Malcolm O'Kelly
- O'Kelly signing autographs at the RDS, November 2009
- Born: Malcolm O'Kelly 19 July 1974 (age 52) Chelmsford, Essex, England
- Height: 2.03 m (6 ft 8 in)
- Weight: 119 kg (18 st 10 lb; 262 lb)
- School: Templeogue College
- University: Trinity College

Rugby union career
- Position: Lock

Amateur team(s)
- Years: Team / Apps / (Points)
- St Mary's College

Senior career
- Years: Team / Apps / (Points)
- 1995–1997: Leinster / 5 / (0)
- 1996–2000: London Irish / 56 / (25)
- 1999–2010: Leinster / 178 / (55)
- Correct as of 29 May 2010

International career
- Years: Team / Apps / (Points)
- 1997–2009: Ireland / 92 / (40)
- 2000–2010: Barbarians / 4 / (5)
- 2001, 2005: British & Irish Lions / 0 / (0)
- Correct as of 4 June 2010

= Malcolm O'Kelly =

Irish rugby union player

Malcolm O'Kelly (born 19 July 1974) is an Irish former rugby union player who played as a lock for Ireland and Leinster.

O'Kelly was born in Chelmsford, England, and attended Templeogue College secondary school in Dublin, Ireland.
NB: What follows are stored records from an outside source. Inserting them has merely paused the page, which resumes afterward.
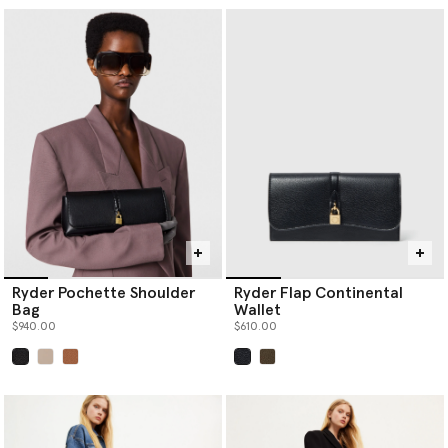
Ryder Pochette Shoulder
Ryder Flap Continental
Bag
Wallet
$940.00
$610.00
selected
selected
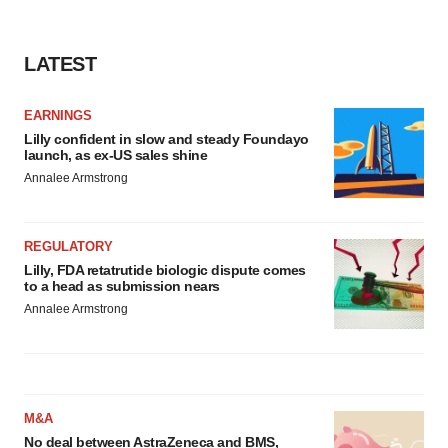
LATEST
EARNINGS
Lilly confident in slow and steady Foundayo
launch, as ex-US sales shine
Annalee Armstrong
REGULATORY
Lilly, FDA retatrutide biologic dispute comes
to a head as submission nears
Annalee Armstrong
M&A
No deal between AstraZeneca and BMS,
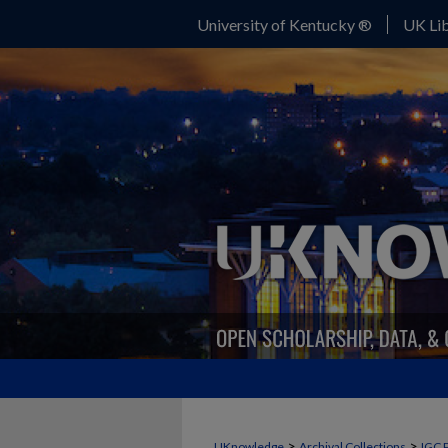
University of Kentucky ®
UK Lib
>
>
UKnowledge
Archival Collections
IGC 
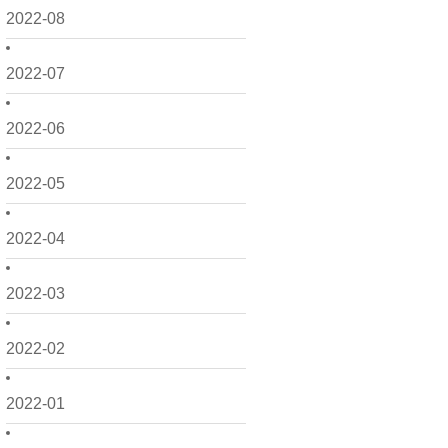
2022-08
2022-07
2022-06
2022-05
2022-04
2022-03
2022-02
2022-01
He has played for the Barbarians FC three times, wearing his old school socks. O'Kelly completed a B.A. in Engineering at Trinity College, Dublin between 1992 and 1996.

The 6 ft 8 in O'Kelly, who made his international début in 1997 against New Zealand, became a talisman of the Irish side and became Ireland's most capped player, surpassing Mike Gibson, when he started the 2005 Six Nations fixture against Scotland. He not only earned his 70th cap, but scored Ireland's first try in the match, giving them a lead they never relinquished. O'Kelly's final total of 92 caps was surpassed in 2009 by John Hayes.

O'Kelly also played with the British & Irish Lions on their tour to Australia, and had been named in the Lions squad for their 2005 tour of New Zealand, but aggravated a groin injury in training and was replaced by Simon Shaw. He has five Lions caps.

At the end of the 09/10 season, O'Kelly announced his retirement from professional rugby. He is the only player in the Heineken cup to have played since the start of the competition – 15 years. He has won a grand slam, the Heineken cup, the Magners League(3) and 4 Triple Crowns: he is also Ireland's third most capped second row. As well as that, he is a two time British and Irish Lion.

O'Kelly is a supporter of the children's charity Plan Ireland and is a committee member of the rugby sevens club, Shamrock Warriors RFC.